Estimate number of guesses for credentials

Question

Each account credential consists of User Number and Date of Birth.

User Number is a unique, sequential number that must be in the range of 1,000,000 to 22,000,000. So we know there are 21,000,000 existing User Numbers. A User Number will only ever exist in one credential.

Date of Birth can be any date between 1/1/1920 and 1/1/2002. So that's 29,952 possible birth dates. There are many valid account credentials for each Date of Birth. For instance, there may be 100 valid accounts for users born on 5/5/1955.

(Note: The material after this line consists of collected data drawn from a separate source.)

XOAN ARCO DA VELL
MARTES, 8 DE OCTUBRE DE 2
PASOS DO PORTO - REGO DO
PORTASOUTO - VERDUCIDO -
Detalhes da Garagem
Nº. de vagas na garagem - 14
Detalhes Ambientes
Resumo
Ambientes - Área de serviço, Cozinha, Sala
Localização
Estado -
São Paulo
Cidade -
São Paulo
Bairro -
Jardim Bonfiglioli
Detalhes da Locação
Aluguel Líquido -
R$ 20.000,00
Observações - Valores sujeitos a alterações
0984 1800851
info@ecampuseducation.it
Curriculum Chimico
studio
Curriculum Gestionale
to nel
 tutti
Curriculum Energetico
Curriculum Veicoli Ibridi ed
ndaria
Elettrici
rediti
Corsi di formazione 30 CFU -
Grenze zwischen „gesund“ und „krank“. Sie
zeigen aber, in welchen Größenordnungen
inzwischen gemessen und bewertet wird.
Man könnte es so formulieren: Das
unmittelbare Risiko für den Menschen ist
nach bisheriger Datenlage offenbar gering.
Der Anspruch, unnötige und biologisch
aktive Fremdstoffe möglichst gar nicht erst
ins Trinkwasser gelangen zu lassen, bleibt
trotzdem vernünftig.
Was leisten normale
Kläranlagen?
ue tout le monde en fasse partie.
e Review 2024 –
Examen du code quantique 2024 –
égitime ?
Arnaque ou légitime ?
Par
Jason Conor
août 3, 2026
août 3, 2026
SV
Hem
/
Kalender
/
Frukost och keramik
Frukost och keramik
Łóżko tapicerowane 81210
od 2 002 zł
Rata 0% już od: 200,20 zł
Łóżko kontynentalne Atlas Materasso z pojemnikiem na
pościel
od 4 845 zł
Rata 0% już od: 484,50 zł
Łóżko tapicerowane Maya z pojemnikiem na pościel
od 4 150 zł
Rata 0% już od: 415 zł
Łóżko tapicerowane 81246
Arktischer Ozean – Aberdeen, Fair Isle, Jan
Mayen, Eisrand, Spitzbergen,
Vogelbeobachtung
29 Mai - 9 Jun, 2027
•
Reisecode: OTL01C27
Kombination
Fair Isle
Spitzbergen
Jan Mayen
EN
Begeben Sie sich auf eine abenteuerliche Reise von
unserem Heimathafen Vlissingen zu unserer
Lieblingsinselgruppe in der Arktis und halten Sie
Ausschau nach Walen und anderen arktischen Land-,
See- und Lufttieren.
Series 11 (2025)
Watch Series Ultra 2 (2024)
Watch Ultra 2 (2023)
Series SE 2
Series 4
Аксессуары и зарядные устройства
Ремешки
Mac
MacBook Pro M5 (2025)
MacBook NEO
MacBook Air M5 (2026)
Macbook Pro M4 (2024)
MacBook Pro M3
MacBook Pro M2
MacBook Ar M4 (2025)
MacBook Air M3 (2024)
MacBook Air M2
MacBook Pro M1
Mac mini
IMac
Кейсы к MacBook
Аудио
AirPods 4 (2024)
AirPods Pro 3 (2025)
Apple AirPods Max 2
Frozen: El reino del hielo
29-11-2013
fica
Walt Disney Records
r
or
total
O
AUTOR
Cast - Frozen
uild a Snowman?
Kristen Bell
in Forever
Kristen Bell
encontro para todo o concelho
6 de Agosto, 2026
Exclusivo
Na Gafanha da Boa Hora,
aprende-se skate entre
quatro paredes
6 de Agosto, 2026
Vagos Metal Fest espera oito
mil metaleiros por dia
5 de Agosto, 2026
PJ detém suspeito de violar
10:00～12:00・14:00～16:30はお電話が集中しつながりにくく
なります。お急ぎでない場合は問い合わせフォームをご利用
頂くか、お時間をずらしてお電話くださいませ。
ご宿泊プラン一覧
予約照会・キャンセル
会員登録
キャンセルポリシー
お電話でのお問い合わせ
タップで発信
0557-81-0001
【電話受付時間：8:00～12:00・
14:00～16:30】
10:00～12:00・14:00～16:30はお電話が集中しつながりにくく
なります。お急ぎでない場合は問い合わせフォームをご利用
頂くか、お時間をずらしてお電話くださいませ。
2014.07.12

I am able to guess credentials and receive a correct/incorrect response. If I were to systematically take each Date of Birth and then guess all the possible User Numbers to figure out which are correct and which are incorrect, how many guesses would it take in the worst-case scenario?

Here's a simple illustration of the algorithm:

Guess 1: 1/1/1920 - 1000000 - Incorrect
Guess 2: 1/1/1920 - 1000001 - Correct
Guess 3: 1/1/1920 - 1000002 - Correct
Guess 4: 1/1/1920 - 1000003 - Incorrect
...
Guess N1: 1/2/1920 - 1000000 - Incorrect
Guess N2: 1/2/1920 - 1000003 - Incorrect
Guess N3: 1/2/1920 - 1000004 - Incorrect

Some quick multiplication tells us that this will result in 628,992,000,000 guesses. Although, that figure doesn't account for a heuristic that should significantly reduce the number of required guesses. Knowing that each User Number can only be used in one credential pair, we needn't guess a User Number again once we've found its matching Date of Birth. I've attempted to show this in the illustration above via Guess 2 and Guess 3.

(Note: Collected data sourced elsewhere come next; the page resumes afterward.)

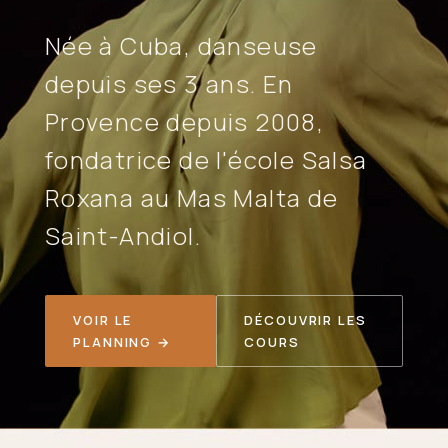
Née à Cuba, danseuse
depuis ses 3 ans. En
Provence depuis 2008,
fondatrice de l'école Salsa
Roxana au Mas Malta de
Saint-Andiol.
VOIR LE
DÉCOUVRIR LES
PLANNING →
COURS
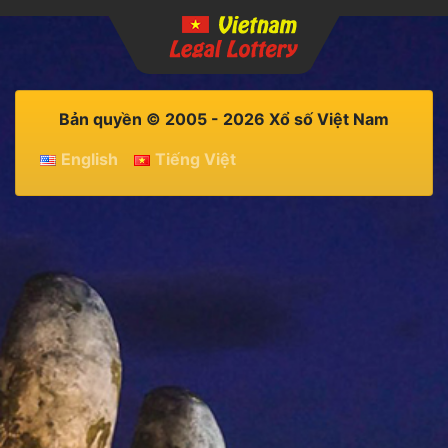
Bản quyền © 2005 - 2026 Xổ số Việt Nam
English
Tiếng Việt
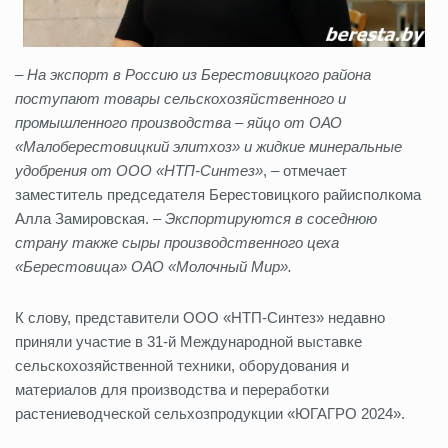
–
На экспорт в Россию из Берестовицкого района
поступают товары сельскохозяйственного и
промышленного производства – яйцо от ОАО
«Малоберестовицкий элитхоз» и жидкие минеральные
удобрения от ООО «НТП-Синтез»
, – отмечает
заместитель председателя Берестовицкого райисполкома
Алла Замировская. –
Экспортируются в соседнюю
страну также сыры производственного цеха
«Берестовица» ОАО «Молочный Мир».
К слову, представители ООО «НТП-Синтез» недавно
приняли участие в 31-й Международной выставке
сельскохозяйственной техники, оборудования и
материалов для производства и переработки
растениеводческой сельхозпродукции «ЮГАГРО 2024».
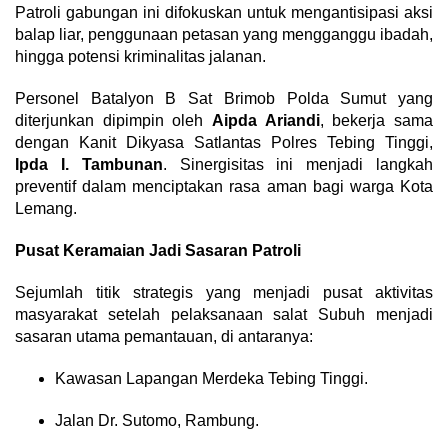
Patroli gabungan ini difokuskan untuk mengantisipasi aksi
balap liar, penggunaan petasan yang mengganggu ibadah,
hingga potensi kriminalitas jalanan.
Personel Batalyon B Sat Brimob Polda Sumut yang
diterjunkan dipimpin oleh
Aipda Ariandi
, bekerja sama
dengan Kanit Dikyasa Satlantas Polres Tebing Tinggi,
Ipda I. Tambunan
. Sinergisitas ini menjadi langkah
preventif dalam menciptakan rasa aman bagi warga Kota
Lemang.
Pusat Keramaian Jadi Sasaran Patroli
Sejumlah titik strategis yang menjadi pusat aktivitas
masyarakat setelah pelaksanaan salat Subuh menjadi
sasaran utama pemantauan, di antaranya:
Kawasan Lapangan Merdeka Tebing Tinggi.
Jalan Dr. Sutomo, Rambung.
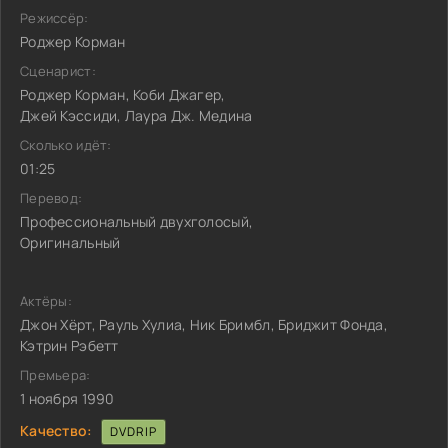
Режиссёр:
Роджер Корман
Сценарист:
Роджер Корман, Коби Джагер,
Джей Кэссиди, Лаура Дж. Медина
Сколько идёт:
01:25
Перевод:
Профессиональный двухголосый,
Оригинальный
Актёры:
Джон Хёрт, Рауль Хулиа, Ник Бримбл, Бриджит Фонда,
Кэтрин Рэбетт
Премьера:
1 ноября 1990
Качество:
DVDRIP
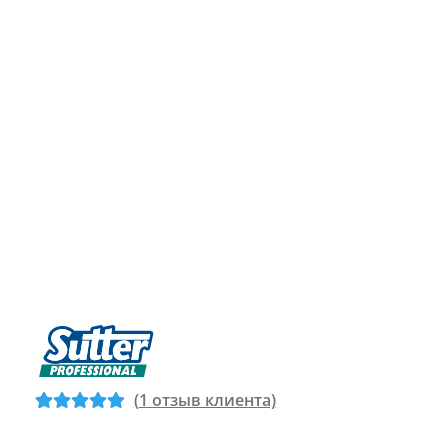
(
1
отзыв клиента)
Рейтинг
1
5
из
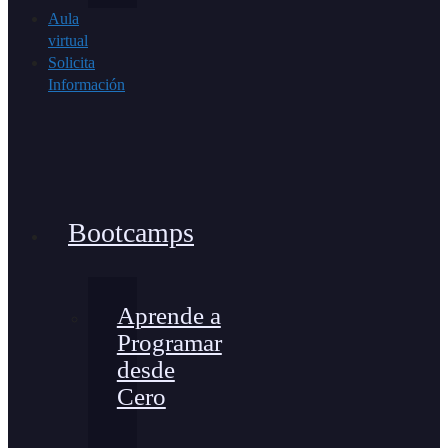
Aula
virtual
Solicita
Información
Bootcamps
Aprende a
Programar
desde
Cero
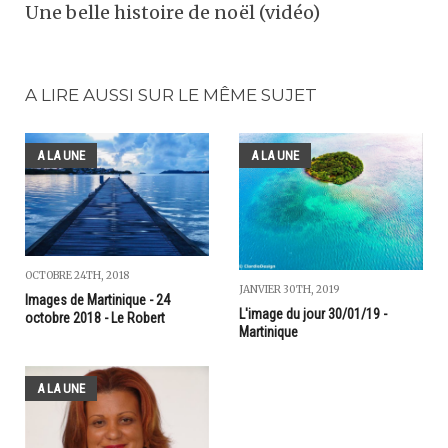
Une belle histoire de noël (vidéo)
A LIRE AUSSI SUR LE MÊME SUJET
A LA UNE
A LA UNE
OCTOBRE 24TH, 2018
JANVIER 30TH, 2019
Images de Martinique - 24
L'image du jour 30/01/19 -
octobre 2018 - Le Robert
Martinique
A LA UNE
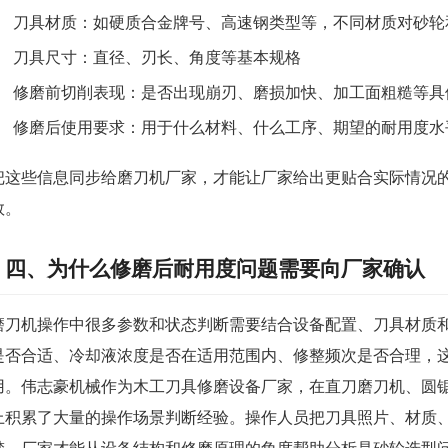
刀具材质：如硬质合金牌号、高速钢类型等，不同材质对砂轮
刀具尺寸：直径、刃长、角度等基本规格
修磨前切削表现：是否出现崩刃、磨损加快、加工面粗糙等具
修磨后使用要求：用于什么材料、什么工序、期望的耐用度水
把这些信息同步给磨刀机厂家，才能让厂家给出更贴合实际情况
数。
四、为什么修磨后耐用度问题需要向厂家确认
磨刀机操作中很多参数和状态判断需要结合设备配置、刀具材质
是否合适、冷却液浓度是否在适用范围内、修整频次是否合理，
用。伟志豪机械作为木工刀具修磨设备厂家，在直刀磨刀机、圆
上积累了大量的操作场景判断经验。操作人员把刀具照片、材质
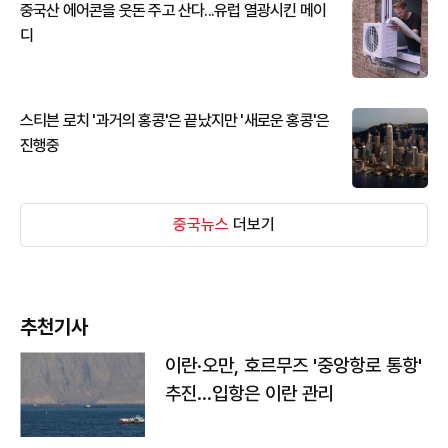
중국산 에어콘을 웃돈 주고 산다...유럽 열광시킨 메이
디
스티븐 로치 '과거의 홍콩'은 끝났지만 '새로운 홍콩'은
진행중
중국뉴스
더보기
추천기사
이란·오만, 호르무즈 '중앙항로 통항'
추진…입항은 이란 관리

Let's assume that the User Numbers are distributed equally among the birth dates. So every day should have 701 valid numbers (21,000,000/29,952).

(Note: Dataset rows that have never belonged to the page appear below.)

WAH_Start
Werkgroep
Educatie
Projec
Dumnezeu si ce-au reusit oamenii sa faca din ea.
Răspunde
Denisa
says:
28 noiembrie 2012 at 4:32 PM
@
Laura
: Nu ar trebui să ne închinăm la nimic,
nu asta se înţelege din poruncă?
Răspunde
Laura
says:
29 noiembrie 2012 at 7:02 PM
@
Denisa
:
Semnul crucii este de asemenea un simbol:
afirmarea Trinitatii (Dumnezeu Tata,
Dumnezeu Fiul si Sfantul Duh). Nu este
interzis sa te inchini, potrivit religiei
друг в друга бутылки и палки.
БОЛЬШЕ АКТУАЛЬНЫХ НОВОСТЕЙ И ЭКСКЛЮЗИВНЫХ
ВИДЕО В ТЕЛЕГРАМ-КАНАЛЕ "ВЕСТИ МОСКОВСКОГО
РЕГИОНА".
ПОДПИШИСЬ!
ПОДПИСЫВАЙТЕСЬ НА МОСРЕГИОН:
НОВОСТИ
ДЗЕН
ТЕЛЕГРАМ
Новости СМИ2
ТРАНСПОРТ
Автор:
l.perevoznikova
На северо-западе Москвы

If we wanted to find all of the valid credentials, how would we figure out a worst-case or expected-case guessing scenario? Obviously, the guessing algorithm will become more efficient as additional correct credential pairs are discovered.

Answer 1

Suppose there's only one user number. You'll need to guess $29951$ dates at most, because after guessing $29951$ dates wrong you'll know that the $29952$nd date is the correct date. If you get any guess right, you can stop after that. Assuming the record date is uniformly random from among the possible dates, the expected number of guesses you'll need is

$$\frac{1+2+3+4+5+6+\ldots+29949+29950+29951+2995\color{red}{1}}{29952}.$$

If there are $21000000$ user numbers, you'll just have to repeat the above process $21000000$ times, once for each user number, so you'll need $21000000$ times the guesses both worst-case and expected-case.

Answer 2

Worst-case: Every single one happens to be on the last date you check. You have to do $29951 \cdot 21000000 = 628971000000$ checks before you have one date left and you know that everyone must be from that date.

Expected-case: @Magma is correct. Here is another justification for only looking at one credential - suppose the random variable $X_i$ denotes the number of dates you tested with credential $i$ before finding the correct value. Then, the expected total number of tests you need to do is $E(X_1 + X_2 + \dots + X_{21000000})$. By linearity of expectation that is $E(X_1) + E(X_2) + \dots + E(X_{21000000})$ and if we assume no special knowledge about any credential, all of those are equal and we get an expected number of $21000000\cdot E(X_1)$. Now, the expected number of tests for a single credential is $\frac{29951}{2}$, so the expected number of tests total is half the worst-case scenario, $\frac{29951 \cdot 21000000}{2}$.